> _What you are asked to do_
In the data below, the answer is the run of lines from the line containing "Quick Contact (225, 990)" through the line containing "Home (96, 860)", both included; print it exactly and nothing else.

> _Provided data_
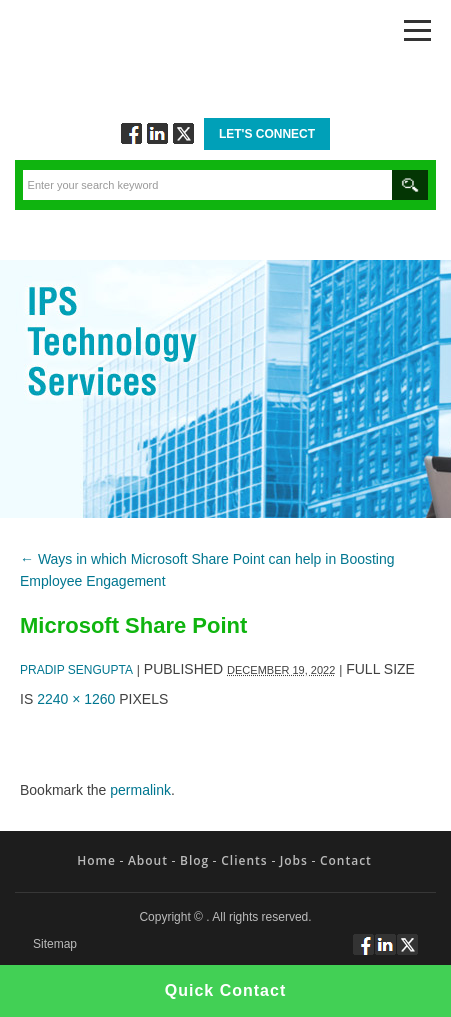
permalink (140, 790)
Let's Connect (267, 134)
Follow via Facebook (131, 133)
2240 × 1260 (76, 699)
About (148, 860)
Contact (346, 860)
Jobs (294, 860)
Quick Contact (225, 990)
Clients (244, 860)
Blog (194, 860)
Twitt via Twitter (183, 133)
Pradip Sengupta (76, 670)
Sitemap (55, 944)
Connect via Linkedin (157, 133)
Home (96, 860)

...

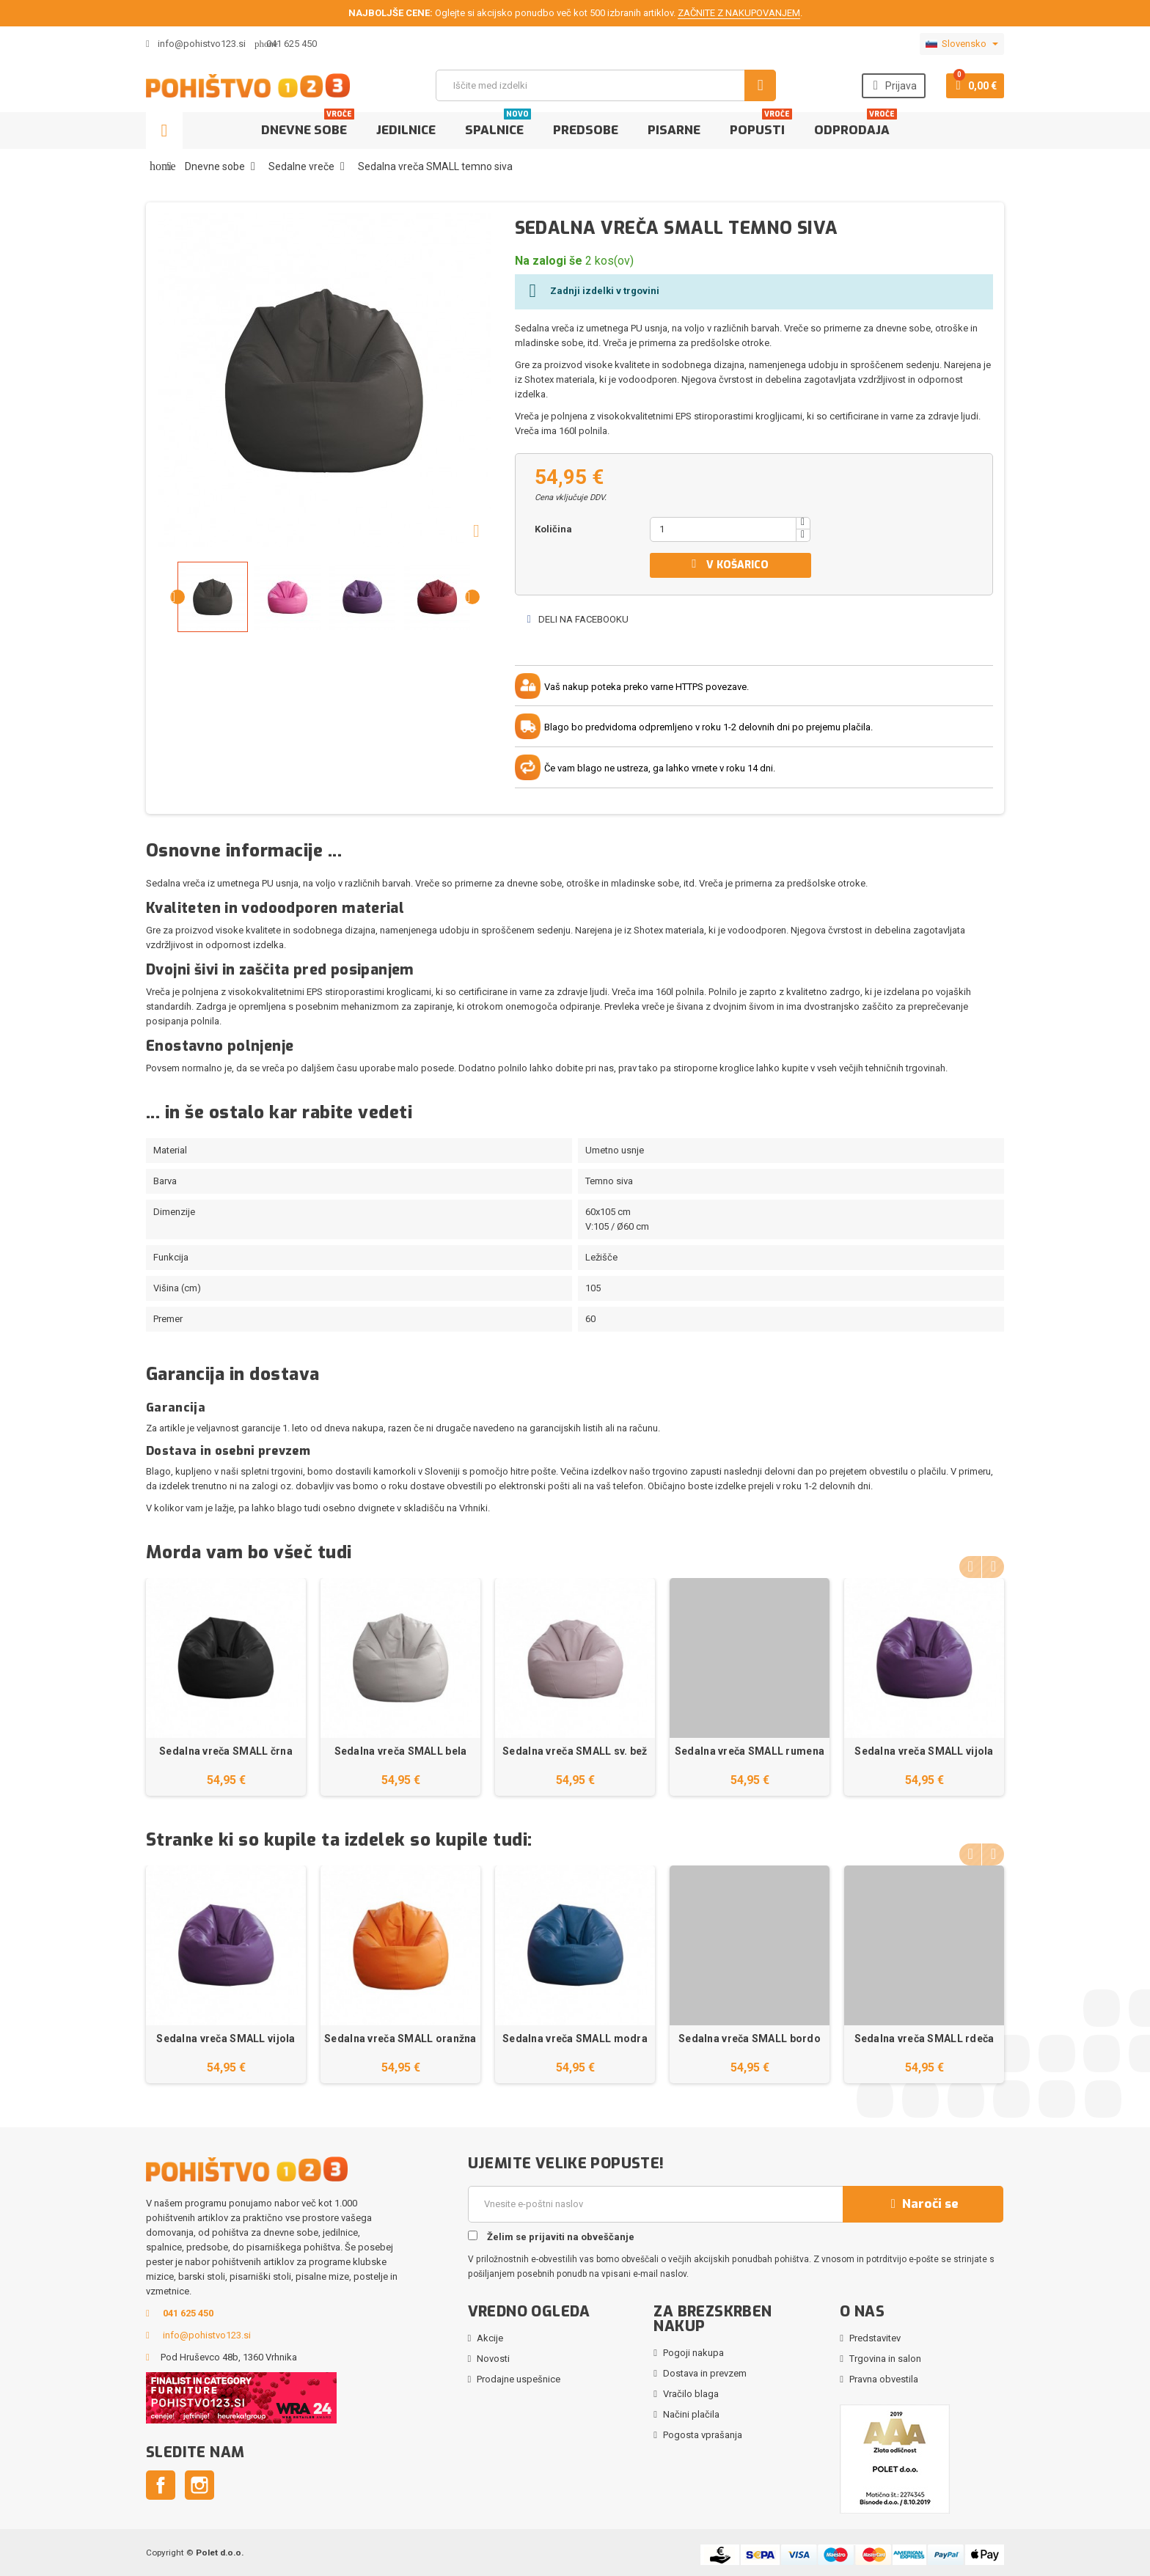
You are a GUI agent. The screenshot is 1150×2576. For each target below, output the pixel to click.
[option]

==

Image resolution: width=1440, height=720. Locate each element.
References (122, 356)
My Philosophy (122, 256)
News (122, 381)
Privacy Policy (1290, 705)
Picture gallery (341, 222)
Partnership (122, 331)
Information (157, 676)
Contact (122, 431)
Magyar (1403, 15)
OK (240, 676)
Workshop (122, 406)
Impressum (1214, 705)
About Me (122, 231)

> _Expected answer_
Quick Contact (225, 990)
Clients (244, 860)
Blog (194, 860)
Twitt via Twitter (183, 133)
Pradip Sengupta (76, 670)
Sitemap (55, 944)
Connect via Linkedin (157, 133)
Home (96, 860)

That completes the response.